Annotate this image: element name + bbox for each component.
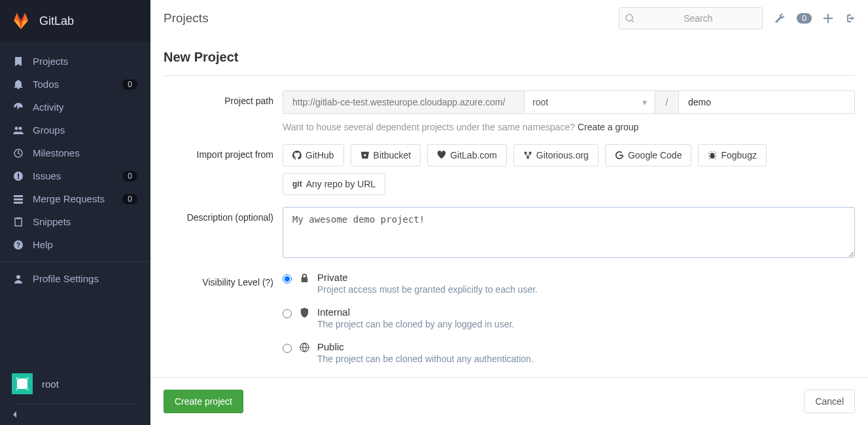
- gitlab-logo-icon: [12, 12, 30, 30]
- cancel-button[interactable]: Cancel: [804, 390, 855, 413]
- sidebar-item-label: Snippets: [33, 216, 137, 227]
- sidebar: GitLab Projects Todos 0 Activity Groups …: [0, 0, 150, 425]
- create-project-button[interactable]: Create project: [164, 390, 243, 413]
- user-icon: [13, 274, 24, 284]
- svg-rect-7: [14, 198, 23, 200]
- lock-icon: [300, 273, 309, 283]
- visibility-desc: Project access must be granted explicitl…: [317, 284, 538, 295]
- sidebar-item-label: Activity: [33, 102, 137, 113]
- sidebar-item-label: Profile Settings: [33, 273, 137, 284]
- visibility-option-internal[interactable]: Internal The project can be cloned by an…: [283, 306, 855, 329]
- label-description: Description (optional): [164, 207, 283, 260]
- sidebar-item-todos[interactable]: Todos 0: [0, 73, 150, 96]
- todos-pill[interactable]: 0: [797, 13, 812, 24]
- sidebar-item-milestones[interactable]: Milestones: [0, 141, 150, 164]
- sidebar-item-label: Issues: [33, 170, 122, 181]
- sidebar-item-help[interactable]: ? Help: [0, 233, 150, 256]
- sidebar-item-label: Projects: [33, 56, 137, 67]
- description-textarea[interactable]: [283, 207, 855, 258]
- visibility-radio-public[interactable]: [283, 344, 292, 353]
- namespace-value: root: [532, 97, 548, 107]
- import-gitorious-button[interactable]: Gitorious.org: [513, 144, 599, 166]
- exclamation-icon: [13, 171, 24, 181]
- svg-point-23: [710, 153, 715, 159]
- username: root: [42, 379, 59, 390]
- label-project-path: Project path: [164, 90, 283, 132]
- plus-icon[interactable]: [824, 14, 833, 23]
- svg-rect-9: [15, 218, 22, 226]
- svg-text:?: ?: [16, 242, 20, 249]
- project-name-input[interactable]: [679, 90, 855, 114]
- create-group-link[interactable]: Create a group: [578, 122, 638, 132]
- sidebar-item-activity[interactable]: Activity: [0, 96, 150, 119]
- import-gitlab-button[interactable]: GitLab.com: [427, 144, 507, 166]
- globe-icon: [300, 342, 309, 352]
- sidebar-item-projects[interactable]: Projects: [0, 50, 150, 73]
- new-project-form: Project path http://gitlab-ce-test.weste…: [164, 76, 855, 376]
- wrench-icon[interactable]: [774, 13, 785, 24]
- search-input[interactable]: [619, 7, 763, 29]
- sidebar-header[interactable]: GitLab: [0, 0, 150, 42]
- import-bitbucket-button[interactable]: Bitbucket: [351, 144, 421, 166]
- svg-point-19: [626, 14, 633, 21]
- visibility-option-private[interactable]: Private Project access must be granted e…: [283, 272, 855, 295]
- sidebar-item-label: Groups: [33, 124, 137, 136]
- import-fogbugz-button[interactable]: Fogbugz: [698, 144, 766, 166]
- search-icon: [625, 14, 634, 23]
- bitbucket-icon: [360, 151, 370, 160]
- sidebar-item-label: Merge Requests: [33, 193, 122, 204]
- divider: [0, 261, 150, 262]
- svg-rect-8: [14, 202, 23, 204]
- svg-rect-22: [527, 157, 529, 159]
- github-icon: [292, 151, 302, 160]
- svg-rect-14: [17, 379, 27, 389]
- group-icon: [13, 125, 24, 136]
- signout-icon[interactable]: [844, 13, 855, 24]
- sidebar-footer: root: [0, 364, 150, 425]
- shield-icon: [300, 308, 309, 318]
- question-icon: ?: [13, 240, 24, 250]
- path-separator: /: [655, 90, 679, 114]
- visibility-title: Private: [317, 272, 538, 283]
- svg-point-0: [15, 126, 18, 130]
- visibility-desc: The project can be cloned by any logged …: [317, 319, 514, 329]
- collapse-sidebar-button[interactable]: [12, 403, 139, 425]
- badge: 0: [122, 194, 137, 204]
- sidebar-item-label: Help: [33, 239, 137, 250]
- current-user[interactable]: root: [12, 373, 139, 403]
- svg-rect-21: [529, 152, 532, 155]
- svg-rect-18: [26, 388, 29, 390]
- import-google-code-button[interactable]: Google Code: [605, 144, 692, 166]
- visibility-radio-internal[interactable]: [283, 309, 292, 318]
- svg-rect-4: [18, 174, 19, 177]
- visibility-option-public[interactable]: Public The project can be cloned without…: [283, 341, 855, 364]
- clipboard-icon: [13, 217, 24, 227]
- sidebar-item-profile-settings[interactable]: Profile Settings: [0, 267, 150, 290]
- main: Projects 0 New Project Project path http…: [150, 0, 868, 425]
- topbar-actions: 0: [774, 13, 855, 24]
- page-title: New Project: [164, 50, 855, 76]
- breadcrumb[interactable]: Projects: [164, 11, 209, 26]
- tasks-icon: [13, 194, 24, 204]
- namespace-hint: Want to house several dependent projects…: [283, 122, 855, 132]
- badge: 0: [122, 79, 137, 90]
- visibility-desc: The project can be cloned without any au…: [317, 354, 534, 364]
- import-buttons: GitHub Bitbucket GitLab.com Gitorio: [283, 144, 855, 195]
- heart-icon: [437, 151, 446, 160]
- chevron-left-icon: [12, 411, 17, 418]
- visibility-radio-private[interactable]: [283, 274, 292, 284]
- avatar: [12, 373, 33, 394]
- namespace-select[interactable]: root ▾: [525, 90, 655, 114]
- sidebar-item-merge-requests[interactable]: Merge Requests 0: [0, 187, 150, 210]
- search-wrap: [619, 7, 763, 29]
- sidebar-item-label: Todos: [33, 79, 122, 90]
- sidebar-item-groups[interactable]: Groups: [0, 119, 150, 141]
- import-any-repo-button[interactable]: git Any repo by URL: [283, 173, 385, 195]
- gitorious-icon: [523, 151, 532, 160]
- import-github-button[interactable]: GitHub: [283, 144, 344, 166]
- sidebar-item-snippets[interactable]: Snippets: [0, 210, 150, 233]
- sidebar-item-issues[interactable]: Issues 0: [0, 164, 150, 187]
- label-import-from: Import project from: [164, 144, 283, 195]
- svg-point-1: [19, 126, 22, 130]
- topbar: Projects 0: [150, 0, 868, 37]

══════

Your answer must be the records exactly as they stand, with no pictures in it.

◆ **Exercise solution**
Annotate this image: element name + bbox for each component.
- gitlab-logo-icon: [12, 12, 30, 30]
- cancel-button[interactable]: Cancel: [804, 390, 855, 413]
- sidebar-item-label: Snippets: [33, 216, 137, 227]
- sidebar: GitLab Projects Todos 0 Activity Groups …: [0, 0, 150, 425]
- create-project-button[interactable]: Create project: [164, 390, 243, 413]
- user-icon: [13, 274, 24, 284]
- svg-rect-7: [14, 198, 23, 200]
- lock-icon: [300, 273, 309, 283]
- visibility-desc: Project access must be granted explicitl…: [317, 284, 538, 295]
- sidebar-item-label: Activity: [33, 102, 137, 113]
- sidebar-item-label: Profile Settings: [33, 273, 137, 284]
- visibility-option-internal[interactable]: Internal The project can be cloned by an…: [283, 306, 855, 329]
- label-description: Description (optional): [164, 207, 283, 260]
- sidebar-item-todos[interactable]: Todos 0: [0, 73, 150, 96]
- todos-pill[interactable]: 0: [797, 13, 812, 24]
- sidebar-item-milestones[interactable]: Milestones: [0, 141, 150, 164]
- sidebar-item-label: Issues: [33, 170, 122, 181]
- sidebar-item-help[interactable]: ? Help: [0, 233, 150, 256]
- sidebar-item-label: Projects: [33, 56, 137, 67]
- description-textarea[interactable]: [283, 207, 855, 258]
- visibility-radio-public[interactable]: [283, 344, 292, 353]
- namespace-value: root: [532, 97, 548, 107]
- import-gitorious-button[interactable]: Gitorious.org: [513, 144, 599, 166]
- exclamation-icon: [13, 171, 24, 181]
- svg-point-23: [710, 153, 715, 159]
- username: root: [42, 379, 59, 390]
- label-project-path: Project path: [164, 90, 283, 132]
- plus-icon[interactable]: [824, 14, 833, 23]
- svg-rect-9: [15, 218, 22, 226]
- svg-text:?: ?: [16, 242, 20, 249]
- project-name-input[interactable]: [679, 90, 855, 114]
- create-group-link[interactable]: Create a group: [578, 122, 638, 132]
- sidebar-item-activity[interactable]: Activity: [0, 96, 150, 119]
- import-gitlab-button[interactable]: GitLab.com: [427, 144, 507, 166]
- globe-icon: [300, 342, 309, 352]
- sidebar-item-projects[interactable]: Projects: [0, 50, 150, 73]
- new-project-form: Project path http://gitlab-ce-test.weste…: [164, 76, 855, 376]
- wrench-icon[interactable]: [774, 13, 785, 24]
- search-input[interactable]: [619, 7, 763, 29]
- sidebar-header[interactable]: GitLab: [0, 0, 150, 42]
- import-bitbucket-button[interactable]: Bitbucket: [351, 144, 421, 166]
- svg-point-19: [626, 14, 633, 21]
- visibility-option-private[interactable]: Private Project access must be granted e…: [283, 272, 855, 295]
- sidebar-item-label: Groups: [33, 124, 137, 136]
- import-fogbugz-button[interactable]: Fogbugz: [698, 144, 766, 166]
- search-icon: [625, 14, 634, 23]
- bitbucket-icon: [360, 151, 370, 160]
- sidebar-item-label: Merge Requests: [33, 193, 122, 204]
- divider: [0, 261, 150, 262]
- svg-rect-8: [14, 202, 23, 204]
- svg-rect-22: [527, 157, 529, 159]
- github-icon: [292, 151, 302, 160]
- svg-rect-14: [17, 379, 27, 389]
- group-icon: [13, 125, 24, 136]
- signout-icon[interactable]: [844, 13, 855, 24]
- sidebar-footer: root: [0, 364, 150, 425]
- shield-icon: [300, 308, 309, 318]
- question-icon: ?: [13, 240, 24, 250]
- path-separator: /: [655, 90, 679, 114]
- visibility-title: Private: [317, 272, 538, 283]
- svg-point-0: [15, 126, 18, 130]
- visibility-desc: The project can be cloned by any logged …: [317, 319, 514, 329]
- collapse-sidebar-button[interactable]: [12, 403, 139, 425]
- badge: 0: [122, 194, 137, 204]
- sidebar-item-label: Help: [33, 239, 137, 250]
- current-user[interactable]: root: [12, 373, 139, 403]
- svg-rect-21: [529, 152, 532, 155]
- svg-rect-18: [26, 388, 29, 390]
- import-google-code-button[interactable]: Google Code: [605, 144, 692, 166]
- visibility-radio-internal[interactable]: [283, 309, 292, 318]
- svg-rect-4: [18, 174, 19, 177]
- visibility-option-public[interactable]: Public The project can be cloned without…: [283, 341, 855, 364]
- clipboard-icon: [13, 217, 24, 227]
- sidebar-item-profile-settings[interactable]: Profile Settings: [0, 267, 150, 290]
- main: Projects 0 New Project Project path http…: [150, 0, 868, 425]
- topbar-actions: 0: [774, 13, 855, 24]
- page-title: New Project: [164, 50, 855, 76]
- breadcrumb[interactable]: Projects: [164, 11, 209, 26]
- tasks-icon: [13, 194, 24, 204]
- namespace-hint: Want to house several dependent projects…: [283, 122, 855, 132]
- badge: 0: [122, 79, 137, 90]
- visibility-desc: The project can be cloned without any au…: [317, 354, 534, 364]
- import-buttons: GitHub Bitbucket GitLab.com Gitorio: [283, 144, 855, 195]
- heart-icon: [437, 151, 446, 160]
- chevron-left-icon: [12, 411, 17, 418]
- visibility-radio-private[interactable]: [283, 274, 292, 284]
- avatar: [12, 373, 33, 394]
- namespace-select[interactable]: root ▾: [525, 90, 655, 114]
- sidebar-item-merge-requests[interactable]: Merge Requests 0: [0, 187, 150, 210]
- search-wrap: [619, 7, 763, 29]
- sidebar-item-label: Todos: [33, 79, 122, 90]
- sidebar-item-groups[interactable]: Groups: [0, 119, 150, 141]
- import-any-repo-button[interactable]: git Any repo by URL: [283, 173, 385, 195]
- gitorious-icon: [523, 151, 532, 160]
- import-github-button[interactable]: GitHub: [283, 144, 344, 166]
- sidebar-item-snippets[interactable]: Snippets: [0, 210, 150, 233]
- sidebar-item-issues[interactable]: Issues 0: [0, 164, 150, 187]
- label-import-from: Import project from: [164, 144, 283, 195]
- svg-point-1: [19, 126, 22, 130]
- topbar: Projects 0: [150, 0, 868, 37]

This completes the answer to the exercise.